Friday, February 13, 2009

40 Days to Santa Fe

I just finished reading 40 Days to Santa Fe by Leonard Smith. It's the story of the adventures of young Johnny Foote as he makes his way west with a wagon train in the years prior to the Civil War. The book is a little cheesy but it's a well spun yarn with good character development and scenery descriptions. My wife and I followed the Santa Fe trail a few years back which was the reason I picked up the book in the first place. A Google search turned up a few more books written by Mr. Smith which I wouldn't mind reading if I ever came across them on the cheap. I don't normally read much fiction now but when I was younger I read most of Hemingway's stuff and Robert Ruark's The Old Man and the Boy and The Old Man's Boy Grows Older, both of which I've reread in the last couple of years. Like a lot of young boys growing up in the fifties, the adventurous life of a cowboy or hunting and fishing in the mountains had great appeal to me.

In 40 Days to Santa Fe, Mr Smith describes Johnny's feelings when he awakens and sees the mountains for the first time. As a flatlander, I remember seeing the Rockies for the first time and thinking much the same thing. Johnny is being mentored by a mountain man, Beaver Bolles, and Bolles had a couple of interesting things to say along the trail:

You got a lot to larn; and the time to start an eddication is afore you need it.

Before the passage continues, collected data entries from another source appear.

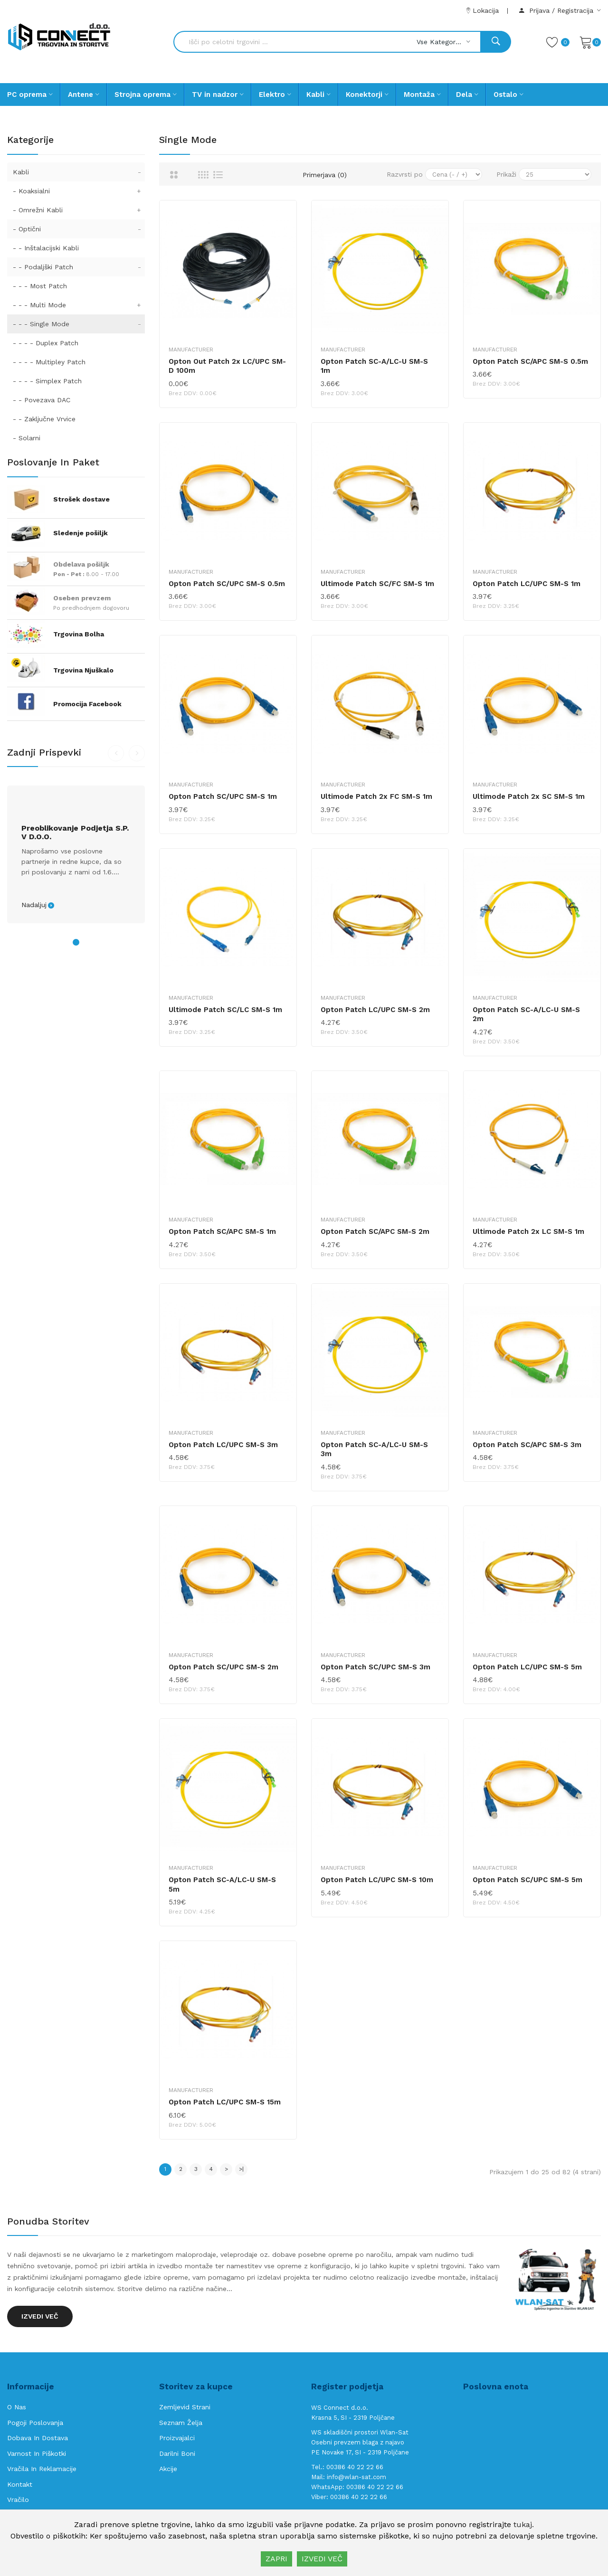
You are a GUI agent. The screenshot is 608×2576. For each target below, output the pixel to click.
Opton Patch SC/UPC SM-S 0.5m (227, 583)
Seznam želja (180, 2422)
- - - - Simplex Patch (47, 381)
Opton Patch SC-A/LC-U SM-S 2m (526, 1014)
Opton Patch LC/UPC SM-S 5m (527, 1667)
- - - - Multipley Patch (49, 362)
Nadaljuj (34, 905)
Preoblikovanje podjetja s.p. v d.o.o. (75, 832)
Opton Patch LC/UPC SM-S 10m (377, 1879)
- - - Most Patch (40, 286)
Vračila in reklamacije (41, 2468)
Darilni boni (177, 2453)
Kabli (79, 171)
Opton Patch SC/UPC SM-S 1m (223, 796)
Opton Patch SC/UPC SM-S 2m (223, 1667)
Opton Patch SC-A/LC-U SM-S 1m (374, 366)
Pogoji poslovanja (35, 2422)
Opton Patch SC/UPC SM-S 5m (527, 1879)
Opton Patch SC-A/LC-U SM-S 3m (374, 1449)
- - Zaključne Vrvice (44, 419)
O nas (16, 2407)
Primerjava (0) (325, 175)
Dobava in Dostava (37, 2438)
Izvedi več (39, 2316)
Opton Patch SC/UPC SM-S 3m (375, 1667)
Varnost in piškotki (36, 2453)
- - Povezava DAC (41, 400)
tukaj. (523, 2524)
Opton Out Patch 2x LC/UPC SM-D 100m (227, 366)
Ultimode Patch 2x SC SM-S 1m (529, 796)
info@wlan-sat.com (356, 2477)
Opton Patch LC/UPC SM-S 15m (225, 2102)
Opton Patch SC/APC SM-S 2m (375, 1231)
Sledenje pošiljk (80, 533)
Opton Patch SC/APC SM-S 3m (527, 1444)
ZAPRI (276, 2558)
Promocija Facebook (87, 704)
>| (241, 2169)
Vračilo (18, 2499)
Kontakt (19, 2484)
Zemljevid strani (184, 2407)
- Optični (79, 228)
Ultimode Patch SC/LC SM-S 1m (225, 1009)
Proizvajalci (177, 2438)
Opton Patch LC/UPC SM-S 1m (526, 583)
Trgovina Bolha (78, 634)
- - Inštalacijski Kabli (46, 248)
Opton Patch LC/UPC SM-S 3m (223, 1444)
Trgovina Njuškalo (83, 670)
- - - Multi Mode (79, 304)
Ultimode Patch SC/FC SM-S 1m (377, 583)
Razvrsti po (405, 174)
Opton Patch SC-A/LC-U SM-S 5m (222, 1884)
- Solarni (26, 438)
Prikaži (506, 174)
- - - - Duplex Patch (45, 343)
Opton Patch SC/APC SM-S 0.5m (530, 361)
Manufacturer (191, 349)
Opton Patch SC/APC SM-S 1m (222, 1231)
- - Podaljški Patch (79, 266)
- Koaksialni (79, 190)
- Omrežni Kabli (79, 209)
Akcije (168, 2468)
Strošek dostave (81, 499)
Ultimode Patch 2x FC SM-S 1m (376, 796)
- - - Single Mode (79, 323)
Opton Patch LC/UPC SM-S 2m (375, 1009)
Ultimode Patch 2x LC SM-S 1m (528, 1231)
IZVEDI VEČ (322, 2558)
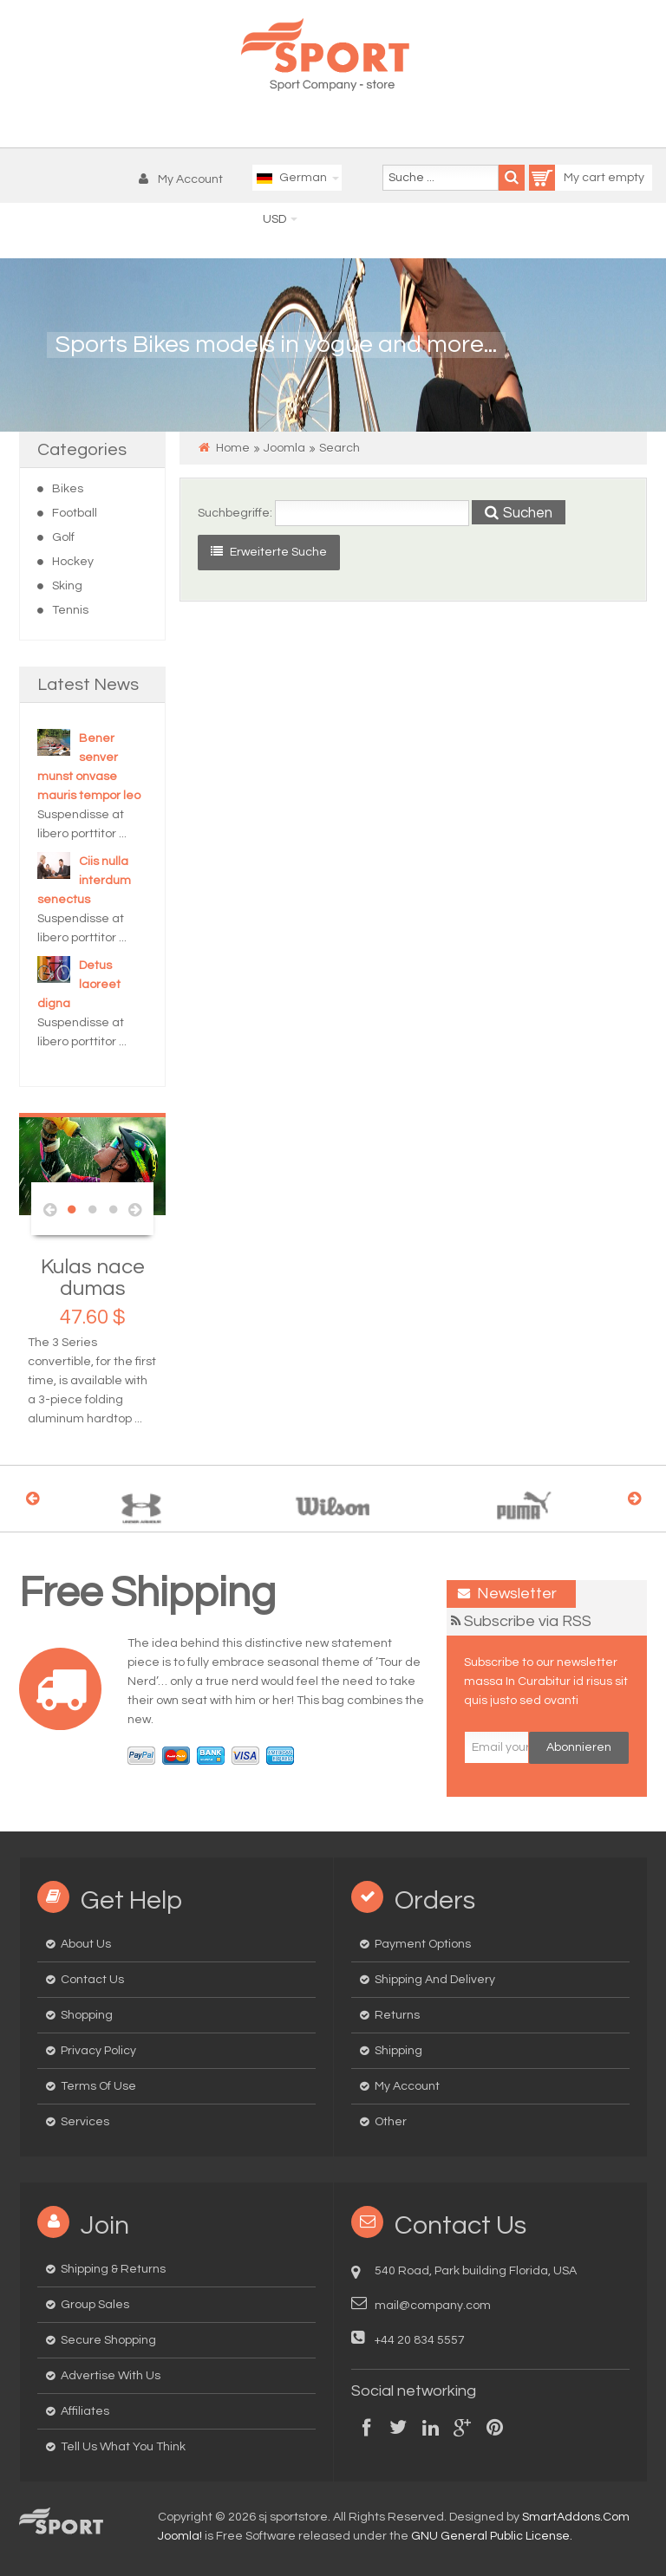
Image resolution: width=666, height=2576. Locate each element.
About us (86, 1944)
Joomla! (180, 2536)
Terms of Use (98, 2086)
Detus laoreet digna (79, 984)
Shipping (398, 2051)
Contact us (92, 1980)
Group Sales (95, 2305)
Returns (397, 2015)
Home (233, 448)
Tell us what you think (123, 2447)
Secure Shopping (108, 2340)
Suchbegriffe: (235, 513)
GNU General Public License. (491, 2536)
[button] (185, 179)
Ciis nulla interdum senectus (84, 880)
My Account (407, 2086)
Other (391, 2122)
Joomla (284, 448)
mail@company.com (433, 2306)
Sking (67, 586)
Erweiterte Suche (269, 551)
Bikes (67, 489)
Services (85, 2122)
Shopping (87, 2015)
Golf (63, 537)
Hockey (73, 562)
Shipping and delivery (435, 1980)
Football (74, 513)
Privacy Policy (98, 2051)
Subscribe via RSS (527, 1621)
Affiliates (85, 2411)
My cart (568, 178)
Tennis (70, 610)
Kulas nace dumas (93, 1277)
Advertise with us (110, 2376)
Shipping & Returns (113, 2269)
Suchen (518, 512)
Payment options (423, 1944)
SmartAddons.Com (576, 2517)
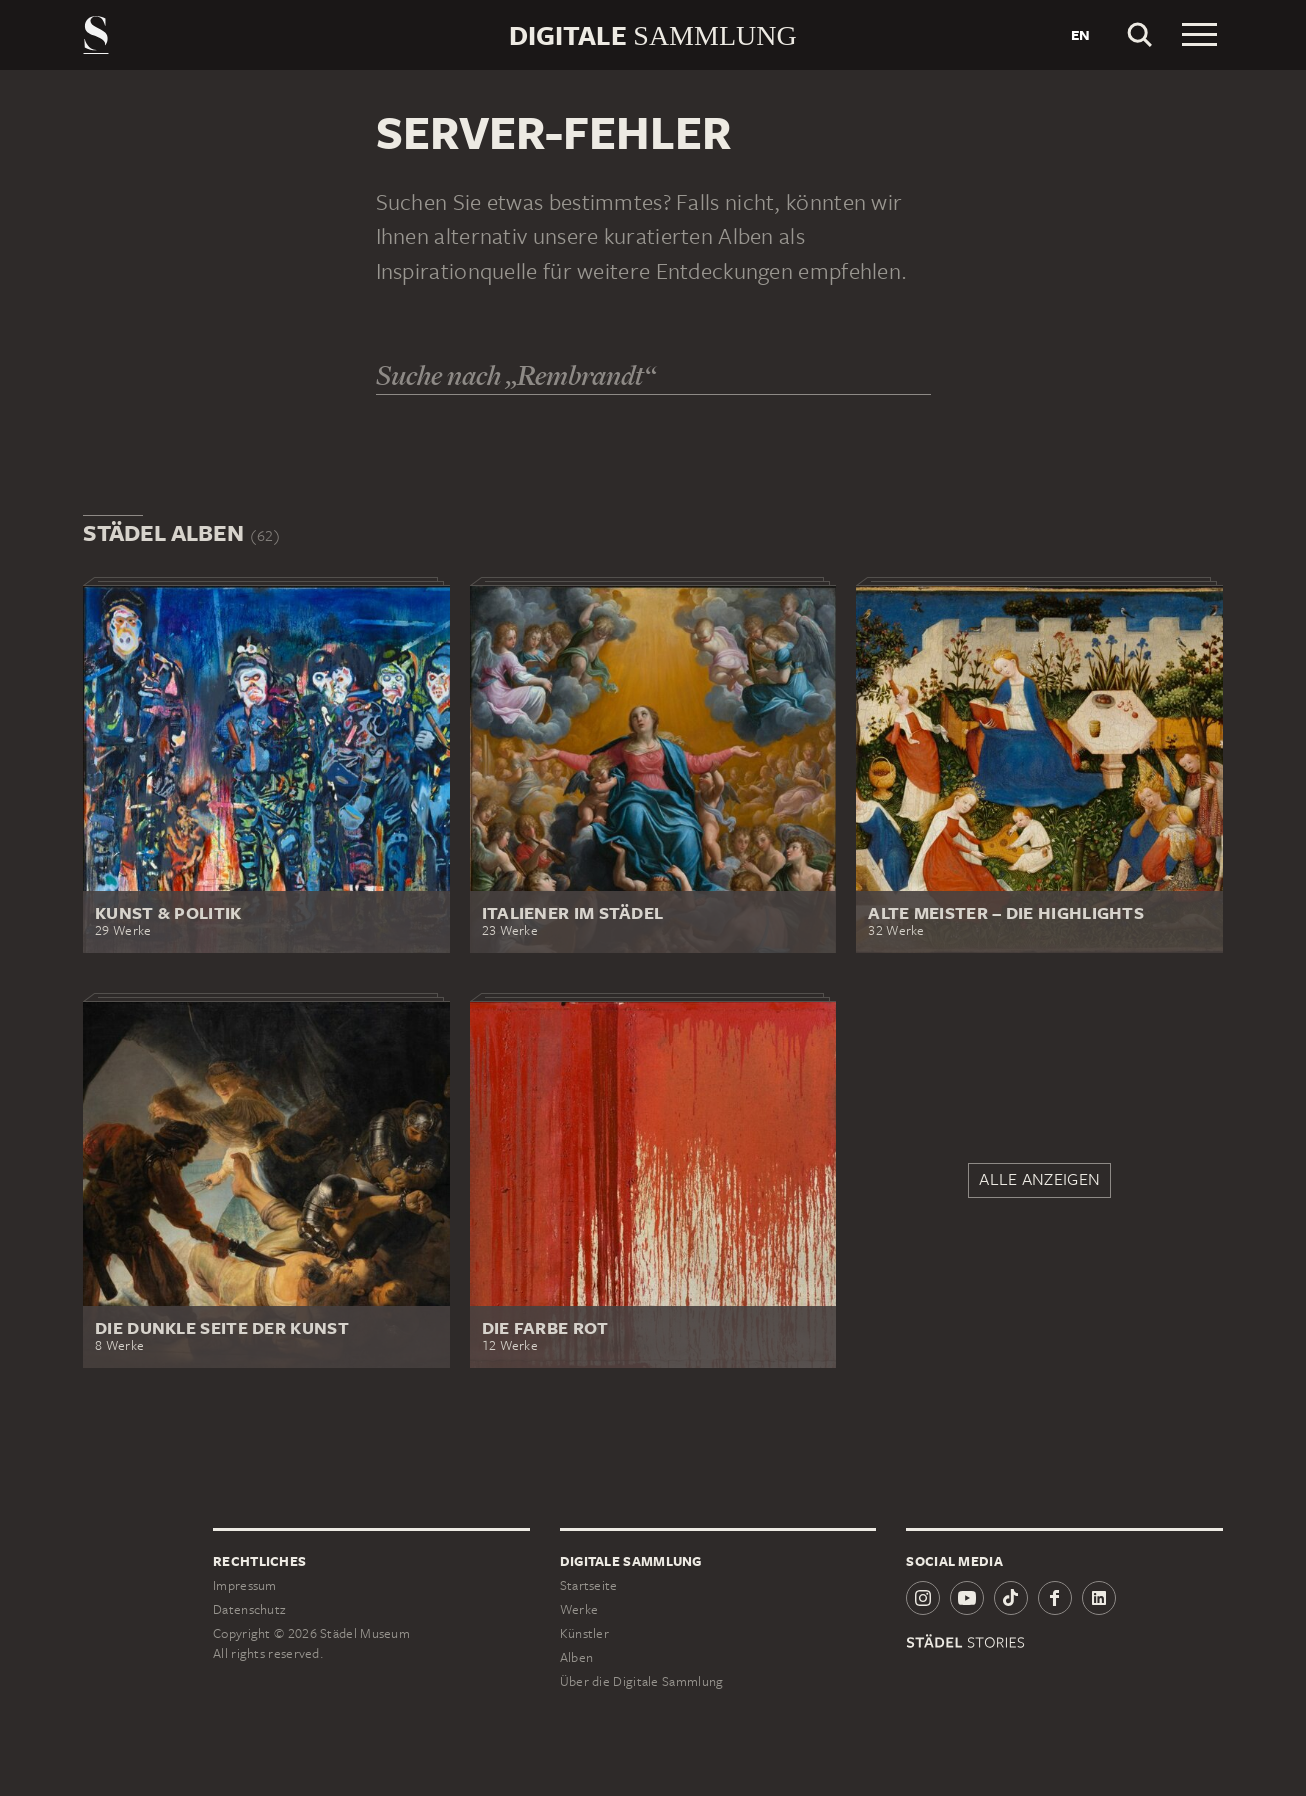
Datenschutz (249, 1609)
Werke (579, 1609)
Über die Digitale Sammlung (642, 1681)
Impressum (245, 1585)
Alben (577, 1657)
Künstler (584, 1633)
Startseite (589, 1585)
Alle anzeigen (1039, 1179)
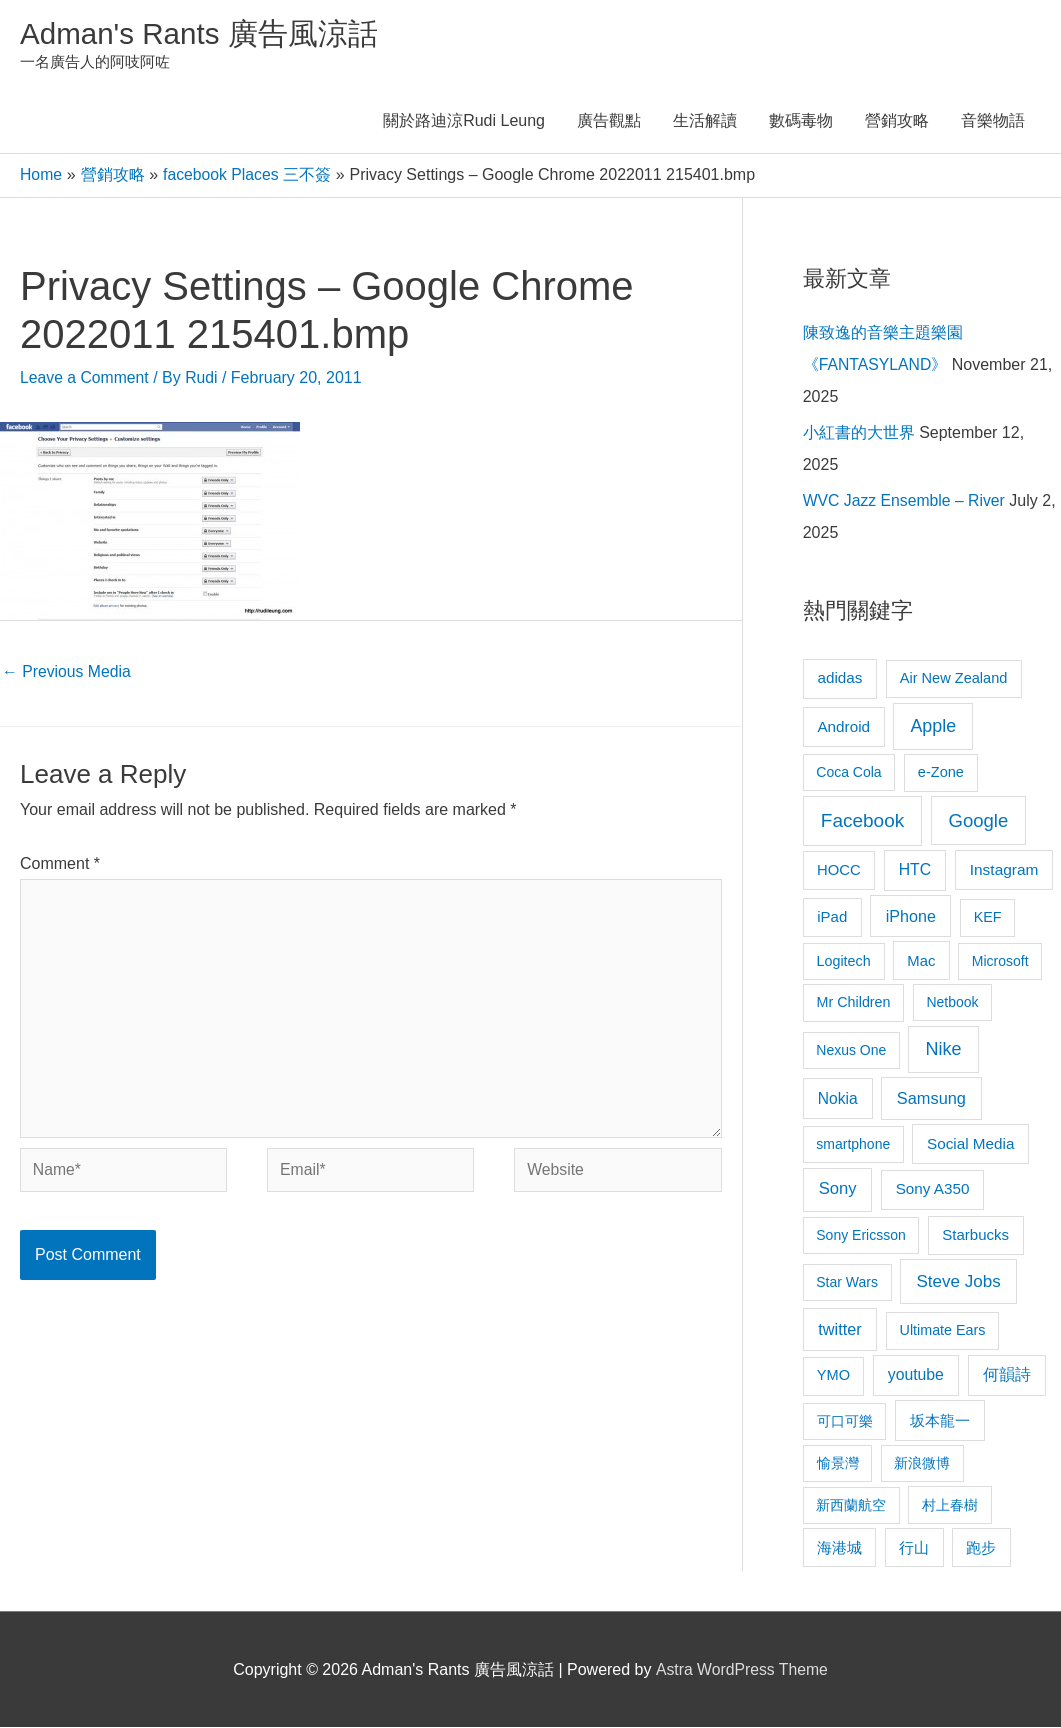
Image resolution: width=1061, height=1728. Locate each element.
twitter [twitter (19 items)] (839, 1330)
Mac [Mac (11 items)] (921, 962)
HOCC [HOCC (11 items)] (839, 871)
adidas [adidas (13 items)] (839, 678)
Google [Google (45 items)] (978, 821)
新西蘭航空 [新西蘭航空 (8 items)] (851, 1506)
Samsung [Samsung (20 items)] (931, 1099)
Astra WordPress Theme (741, 1670)
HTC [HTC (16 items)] (915, 870)
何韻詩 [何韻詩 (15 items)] (1007, 1375)
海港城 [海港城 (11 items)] (839, 1549)
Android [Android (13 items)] (843, 727)
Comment (60, 864)
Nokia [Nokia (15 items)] (838, 1099)
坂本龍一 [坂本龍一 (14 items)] (940, 1421)
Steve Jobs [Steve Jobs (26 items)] (958, 1282)
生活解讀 (705, 122)
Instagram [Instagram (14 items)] (1004, 870)
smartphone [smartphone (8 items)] (853, 1145)
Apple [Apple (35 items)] (933, 727)
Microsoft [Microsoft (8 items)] (1000, 962)
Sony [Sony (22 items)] (838, 1189)
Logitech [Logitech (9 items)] (844, 962)
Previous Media (67, 671)
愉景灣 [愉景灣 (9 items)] (838, 1464)
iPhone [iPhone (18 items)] (911, 917)
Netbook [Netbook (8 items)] (952, 1004)
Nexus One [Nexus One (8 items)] (851, 1051)
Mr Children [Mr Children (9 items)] (854, 1004)
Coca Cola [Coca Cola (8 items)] (848, 773)
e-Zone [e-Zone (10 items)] (941, 773)
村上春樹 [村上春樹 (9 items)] (950, 1506)
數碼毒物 (801, 122)
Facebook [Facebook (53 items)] (862, 821)
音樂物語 (993, 122)
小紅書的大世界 (859, 433)
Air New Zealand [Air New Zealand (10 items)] (954, 679)
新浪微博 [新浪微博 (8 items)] (922, 1464)
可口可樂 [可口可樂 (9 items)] (845, 1422)
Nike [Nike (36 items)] (944, 1050)
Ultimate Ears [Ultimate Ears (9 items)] (943, 1331)
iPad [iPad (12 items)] (832, 917)
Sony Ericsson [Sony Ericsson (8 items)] (860, 1236)
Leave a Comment (85, 378)
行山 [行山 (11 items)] (914, 1549)
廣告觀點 (609, 122)
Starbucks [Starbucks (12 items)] (975, 1235)
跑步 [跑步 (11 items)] (981, 1549)
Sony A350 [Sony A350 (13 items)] (933, 1189)
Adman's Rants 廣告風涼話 (200, 33)
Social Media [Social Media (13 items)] (970, 1144)
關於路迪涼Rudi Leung (464, 122)
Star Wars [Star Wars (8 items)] (847, 1283)
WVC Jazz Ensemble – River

Lots of folks think the Trail is hard now, but think what it was to the fust fellers that worked it out. And we don't even know their names. I got a notion that every road we travel, and every step up we humans make, has come about through the sufferin' of somebody we don't know nothin' about.

And I reckon the real job fer all of us is to make the goin' a little easier fer the next feller.

Most folks live offen the work done by fellers they won't even shake hands with.

Something to think about even though those words were first published 71 years ago. While I'm never going to be a mountain man or a cowboy, the little boy in me still has a hankerin' for that lifestyle. Hopefully, I always will.

3 comments:

Grumpyunk said...

I picked up a 2 volume set of Steinbeck the other day. Real nice set.
I had to work at Hemingway when I was young and never read to much of his stuff & should try again. That probably goes for a few others, too.

Ruark I loved. Those 2 you mentioned were my favorites. His Africa stuff was great. I don't recommend, "Poor No More" . I ended up tossing it in the trash about halfway through. Won a Pulitzer for that one, too. Go figure.

Keep on truckin', Bro.

Shop Teacher Bob said...

I read Of Mice and Men a couple of years ago. I figured I'd seen 3 different versions of the movie, why not read the book. Real good stuff. I want to try to find some John Wootters. He wrote about African adventures like Ruark also. Shot a .308 Mannlicher Schoenauer, I think.

I've always liked those full stocked guns. Love to try my hand at big game, maybe elk out west.

Grumpyunk said...

I saw a herd of Elk grazing on the golf coarse in the little town I visited in Montana awhile back. Plenty cool that was.

No reason you shouldn't do a hunt. Make a plan and go.